L’après-confinement a aiguisé les appétits.
D’un côté, il y a ceux qui prétendent que cette épidémie est le symptôme d’une société malade qui ne peut plus continuer ainsi.
De l’autre, il y a les fanatiques du libéralisme économique qui affirment que cette crise est un échec des services publics et qu’il faudra les ouvrir encore plus au marché.
Le combat est inégal, car notre monde actuel ne se réformera pas d’un trait de plume et les tenants du libéralisme ne céderont pas un pouce aux réformateurs. Une fois de plus, l’intérêt général passera derrière les vanités idéologiques.
Il faut dire que les ultra-libéraux sont aidés par leurs détracteurs. Car jusqu’à présent, les quelques revendications d’une nouvelle société ont été bien timides et surtout beaucoup plus poétiques que politiques. La litanie de veux pieux rédigée par Nicolas Hulot en est un exemple et ne pèsera pas lourd face à la machine de guerre libérale.
Pourtant, la pensée ultralibérale n’est pas très inventive et n’a pas beaucoup plus d’imagination que ceux qui la combattent. L’atout dont elle dispose est plus perfide. Elle fait illusion et est capable d’appâter le plus grand nombre avec des gadgets séduisants. Télétravail, 5G, bagnoles moins polluantes, tourisme pour tous… l’idéologie libérale sait hypnotiser et attirer le client comme l’ampoule dans La nuit les moucherons. En face, les adeptes d’un autre monde n’ont rien de mieux à vendre que leur rêve d’une société « meilleure », « plus juste », « plus égalitaire », « plus ceci ou cela ».
Mais ce ne sont que des mots, et leur poésie ne suffira pas pour lutter contre la séduction toxique des promesses d’une société exclusivement consumériste.

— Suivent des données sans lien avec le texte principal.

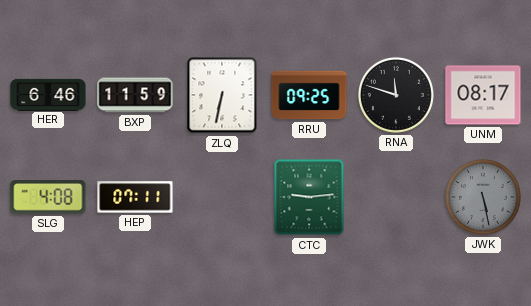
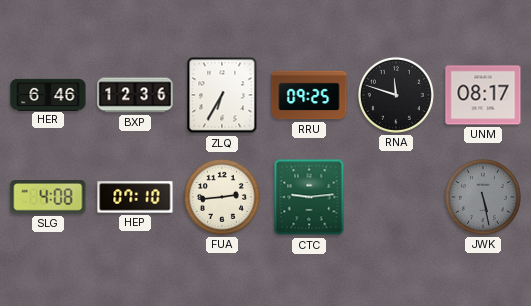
BXP: 11:59 -> 12:36
ZLQ: 6:32 -> 6:35
HEP: 07:11 -> 07:10
FUA: none -> 2:44
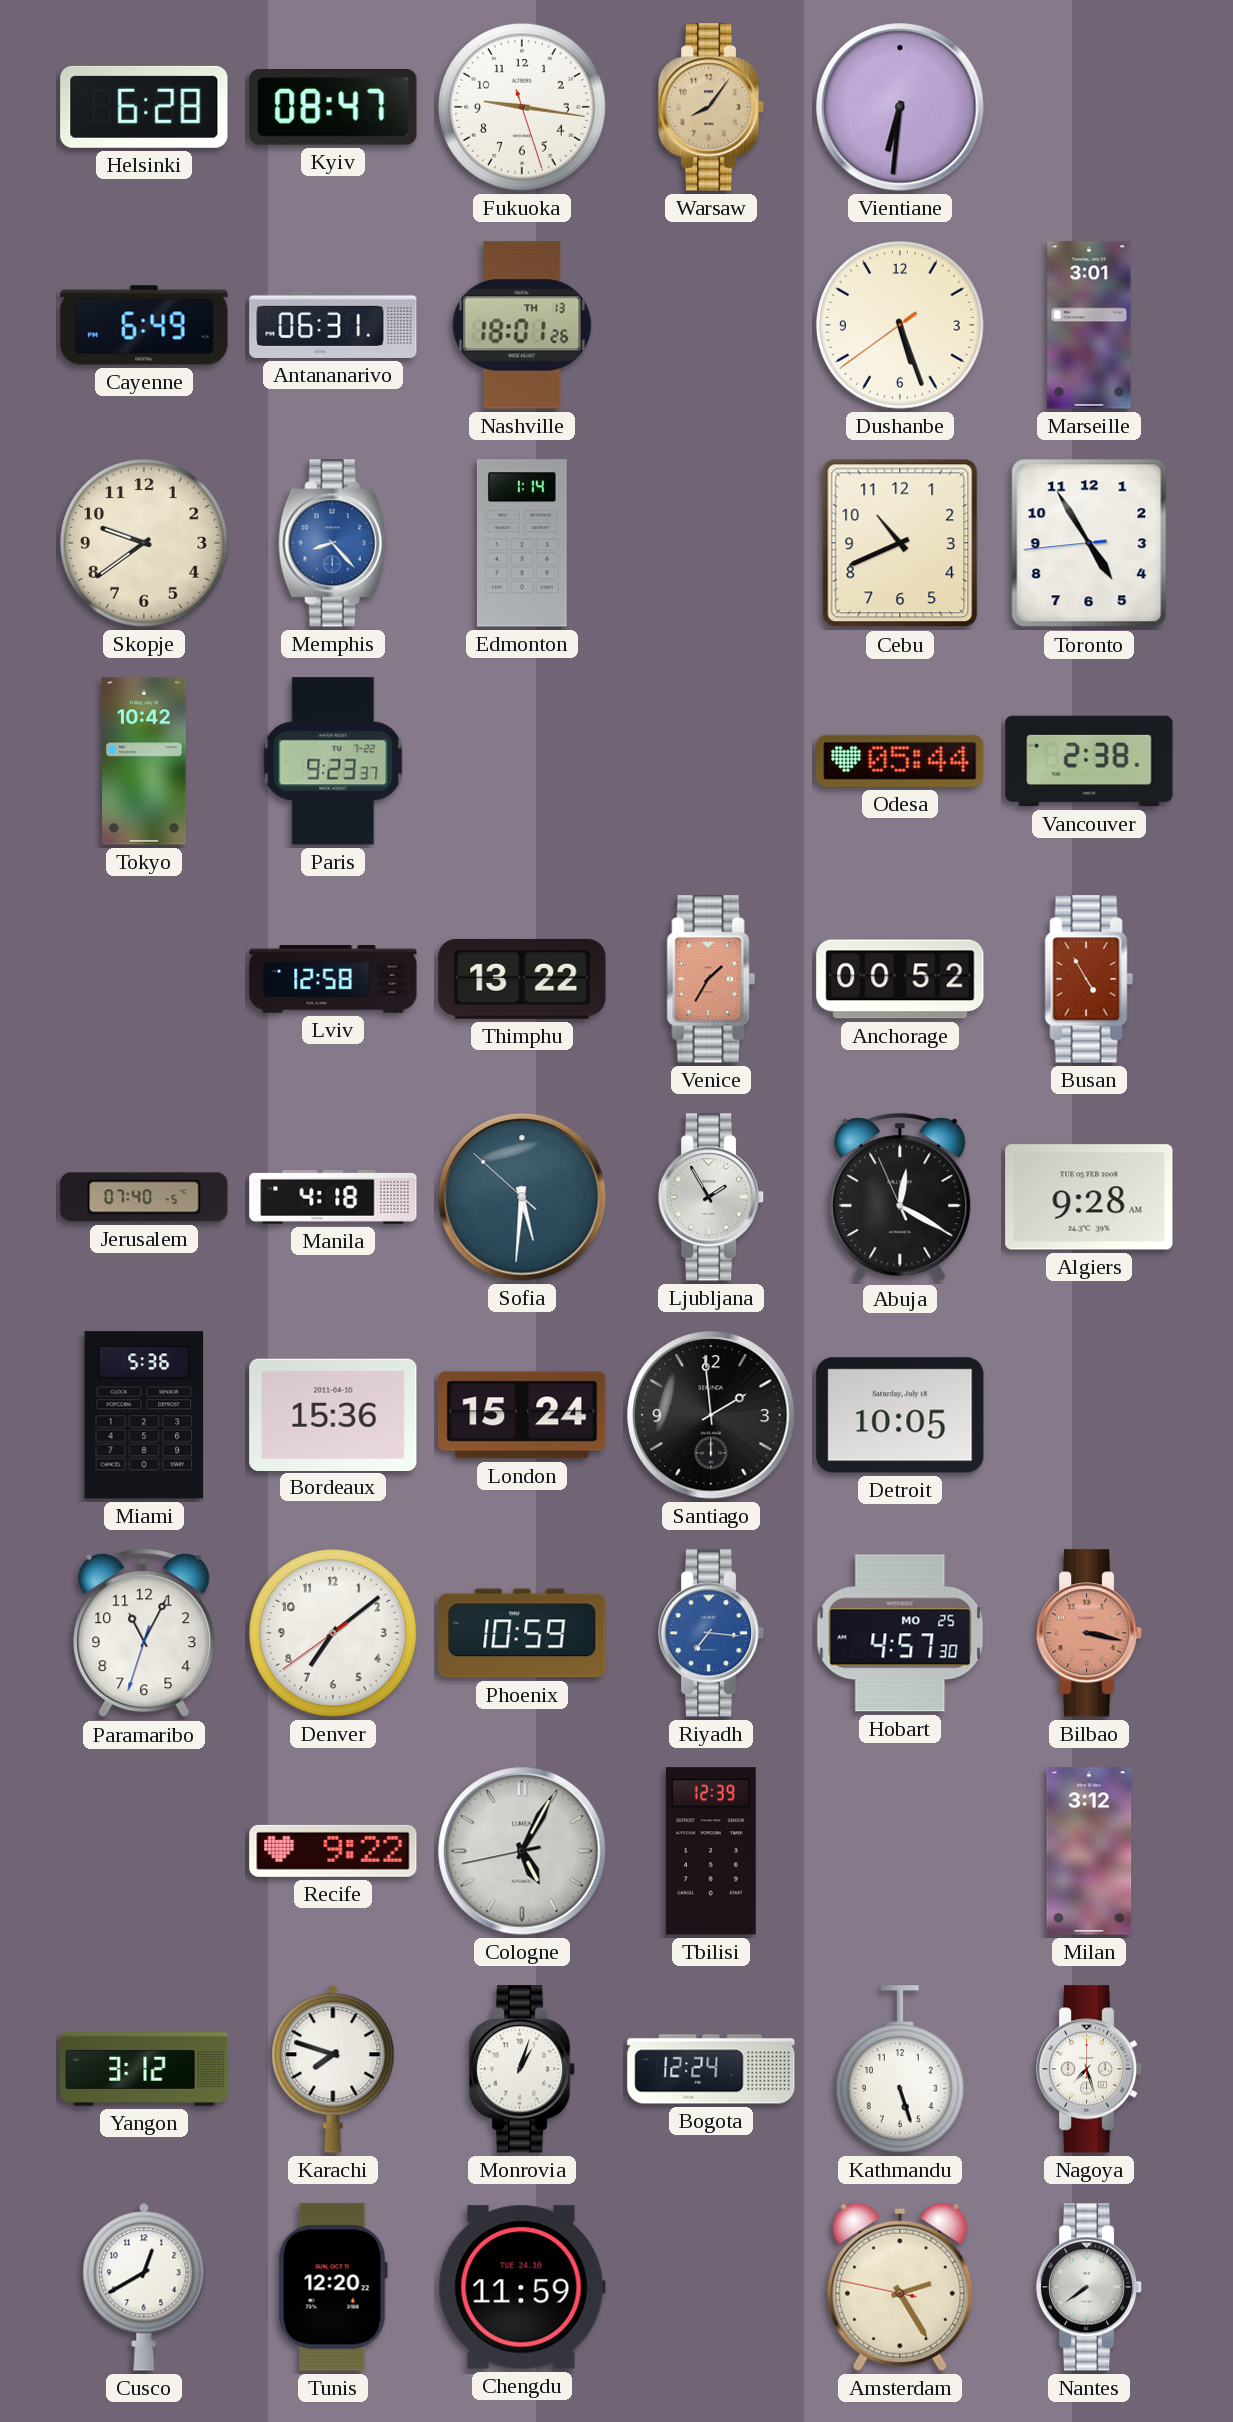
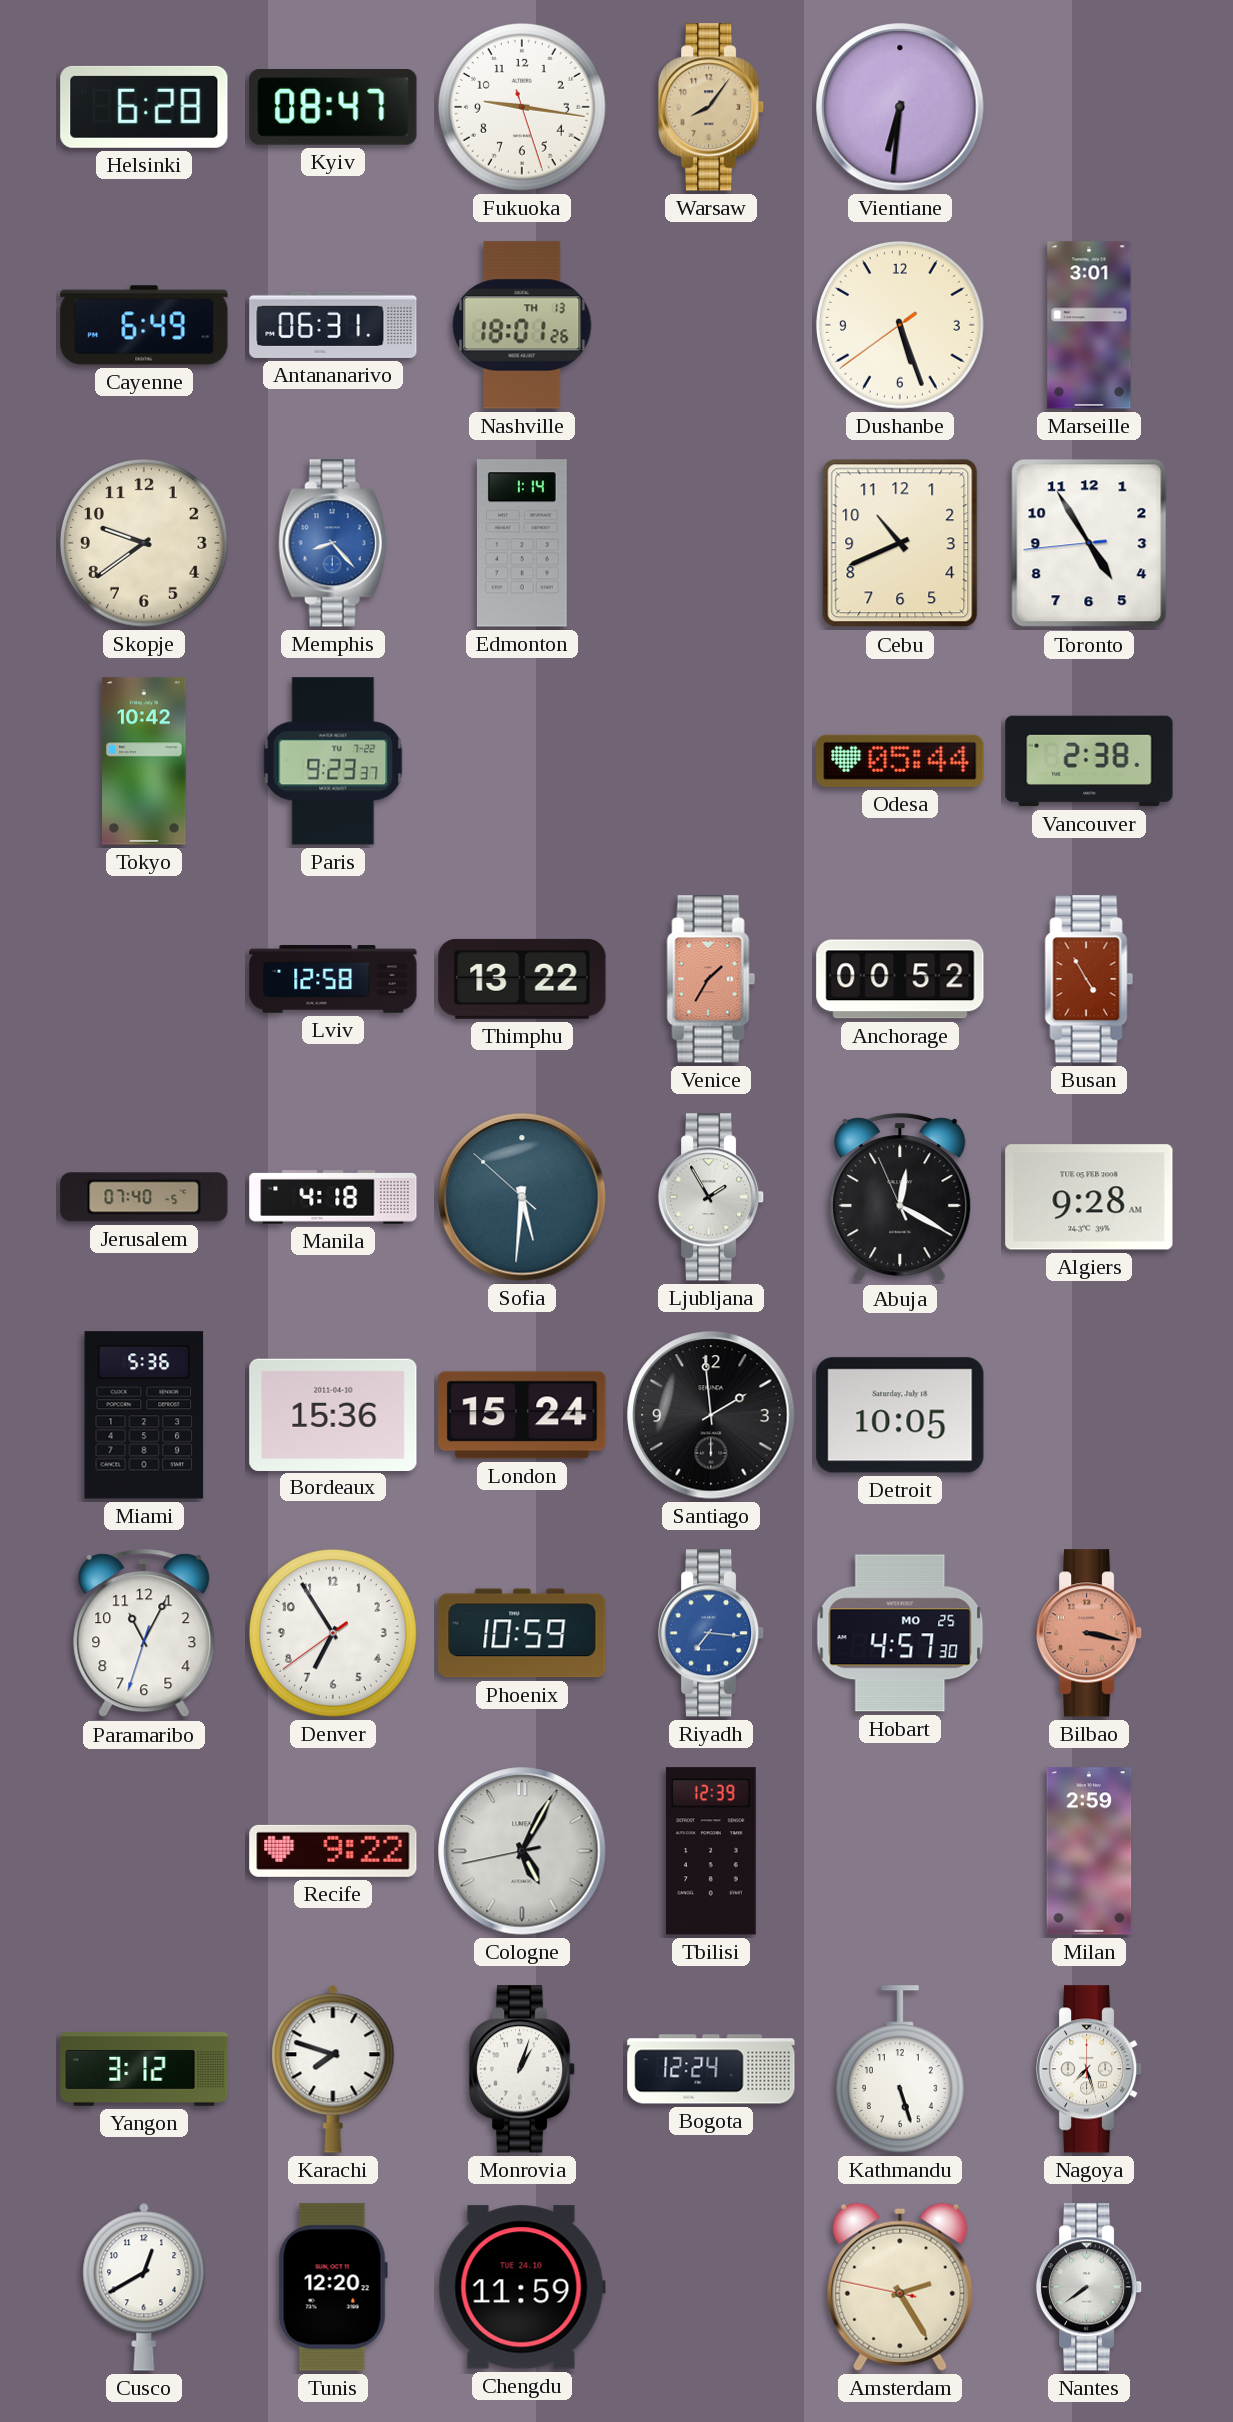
Denver: 7:08 -> 6:54
Milan: 3:12 -> 2:59
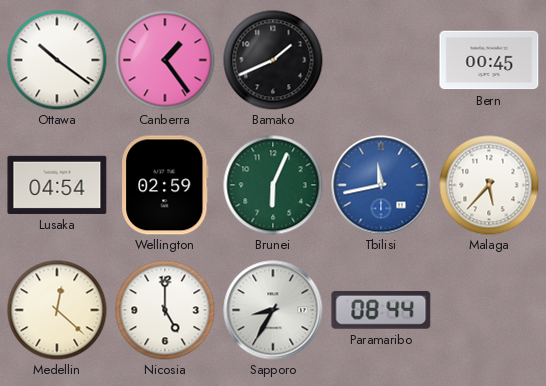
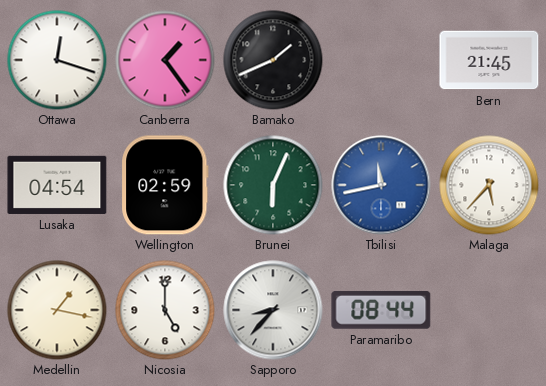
Ottawa: 10:21 -> 12:18
Bern: 00:45 -> 21:45
Medellin: 12:22 -> 1:17
Sapporo: 8:35 -> 8:37
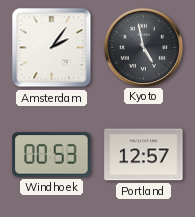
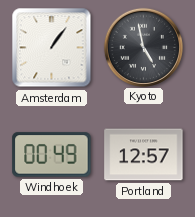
Amsterdam: 2:06 -> 1:06
Windhoek: 00:53 -> 00:49
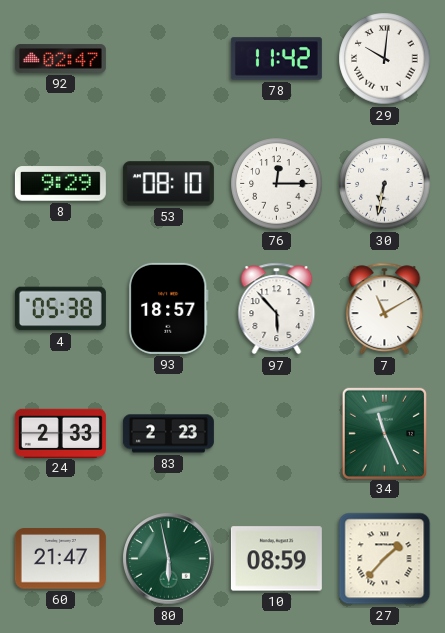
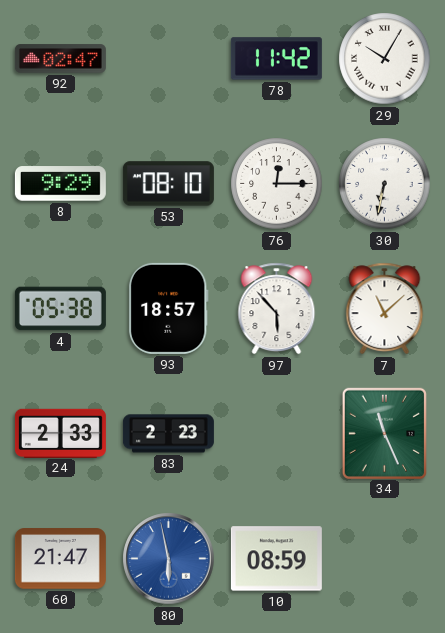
29: 10:01 -> 10:05
7: 11:10 -> 11:08
80 dial: green -> blue
27: 1:37 -> none
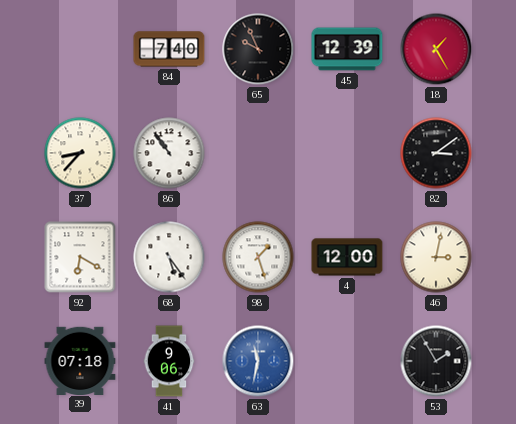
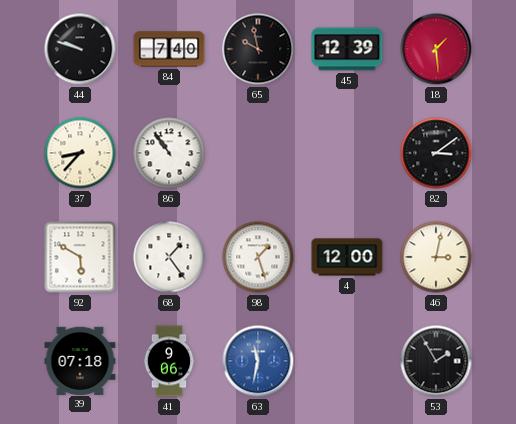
44: none -> 9:48
65: 9:56 -> 9:58
18: 1:25 -> 1:29
92: 6:20 -> 5:50
68: 5:24 -> 1:24
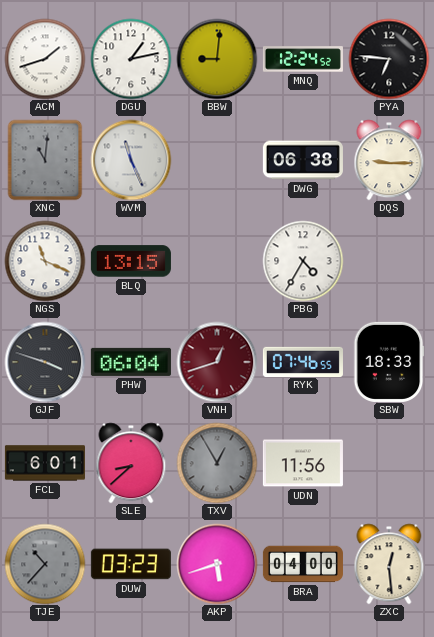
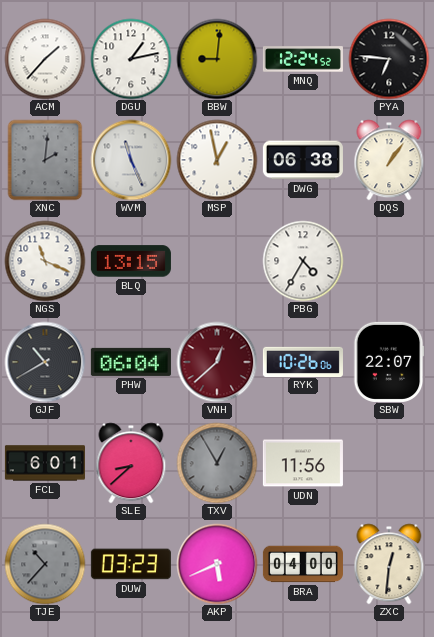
ACM: 1:42 -> 1:37
XNC: 11:01 -> 2:01
MSP: none -> 12:58
DQS: 9:15 -> 1:06
GJF: 3:48 -> 10:40
VNH: 12:42 -> 12:38
RYK: 07:46 -> 10:26
SBW: 18:33 -> 22:07
AKP: 5:42 -> 5:41
ZXC: 12:29 -> 12:31
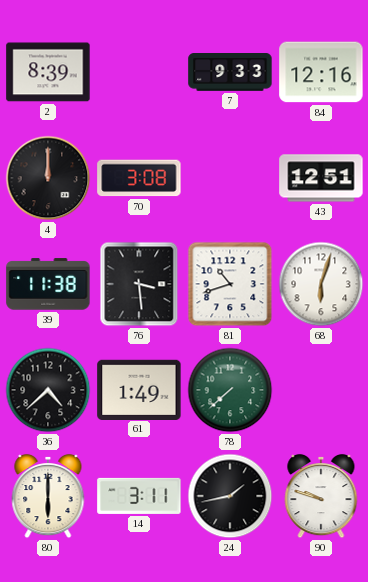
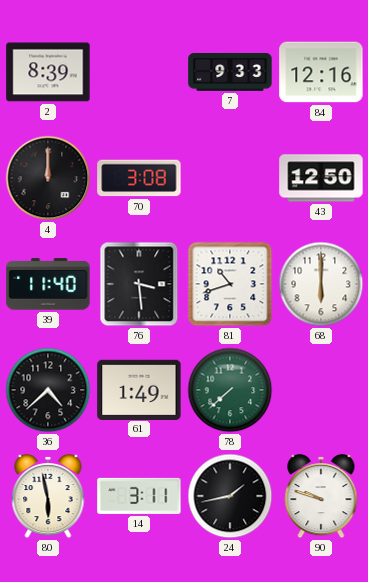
43: 12:51 -> 12:50
39: 11:38 -> 11:40
68: 6:03 -> 6:00
80: 6:00 -> 5:58
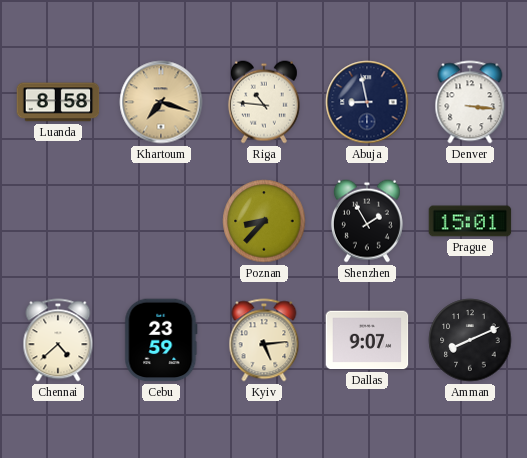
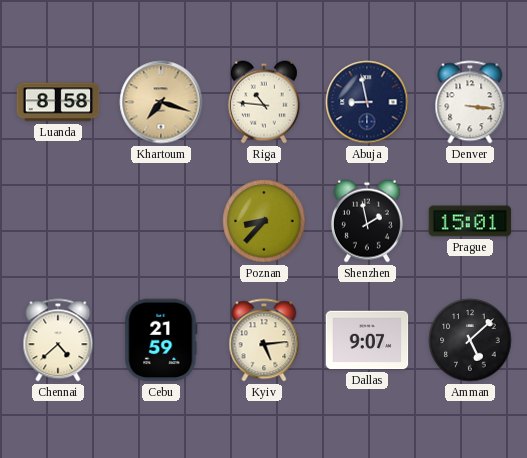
Shenzhen: 1:55 -> 1:58
Cebu: 23:59 -> 21:59
Amman: 8:11 -> 5:08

- D’un côté, on souhaite des circuits courts; de l’autre, on vous permet de faire vos courses sur le Net sans vous lever de votre siège.
- D’un côté, on suggère une redistribution des richesses; de l’autre, on vous promet un débit encore plus grand avec la 5G.
- D’un côté, on exige de réduire les émissions de CO2;
- De l’autre, on vous vend, après le confinement, des milliers de bagnoles en surplus à moins 40%.
Le combat est inégal.
La raison est toujours moins attirante que la folie. Une société raisonnable, qui produit et consomme à bon escient, ne parviendra jamais à devenir plus attractive qu’une société avec des soldes « folles » et des promos « dingues ».
Seules les promesses délirantes excitent les foules. Les discours raisonnables n’attirent que les gens raisonnables, c’est-à-dire une minorité.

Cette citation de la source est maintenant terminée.